WoW: Veteran of the Fourth War

Since I returned to World of Warcraft, I’ve been slowly catching up on what I missed in my years away. A few months ago, I capped off Shadowlands, and I’ve spent the last few weeks finishing up Battle for Azeroth, the expansion whose premise I hated so much it prompted me to stop playing in the first place. In the end, was it as bad as I expected?

Who ju wan me kill?

New troll here

Yes. Yes it was. The best I can say about it was that it was not as uniformly bad as I expected, and did have some parts I genuinely liked, but the lows were much deeper and more numerous than the highs.

My expectation going in was that BfA would be all-in on the angle of “grr, rawr, go fight the faction war we’ve already conclusively wrapped up like three times now,” but at first, this didn’t pan out.

Surprisingly, the whole burning of Teldrassil — and indeed everything leading up to the outbreak of renewed hostilities between the Horde and the Alliance — is no longer in the game.

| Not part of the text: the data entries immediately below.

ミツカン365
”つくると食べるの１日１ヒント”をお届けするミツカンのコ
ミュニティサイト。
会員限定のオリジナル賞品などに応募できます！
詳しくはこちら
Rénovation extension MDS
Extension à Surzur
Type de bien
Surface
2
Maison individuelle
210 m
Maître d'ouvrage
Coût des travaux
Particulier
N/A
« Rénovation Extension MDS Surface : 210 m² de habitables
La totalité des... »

Now, Blizzard usually does some kind of one time only expansion lead-in event that’s never seen again, but usually it’s nothing integral to understanding the story. Leaving out the entire inciting incident of the story is a pretty weird choice. I think there’s a novel that covers that time as well, so I guess you can still get the story there, but given my feelings on BfA I’m not strongly motivated to read that.

Already I need to go off a bit of a tangent here, because the whole Teldrassil thing never really made sense to me. Not just its destruction; everything about it. You’re telling me the famously intransigent Night Elves all just packed up and left the forests they’ve been living in for the last ten thousand years to move to a giant tree off the coast for no particular reason?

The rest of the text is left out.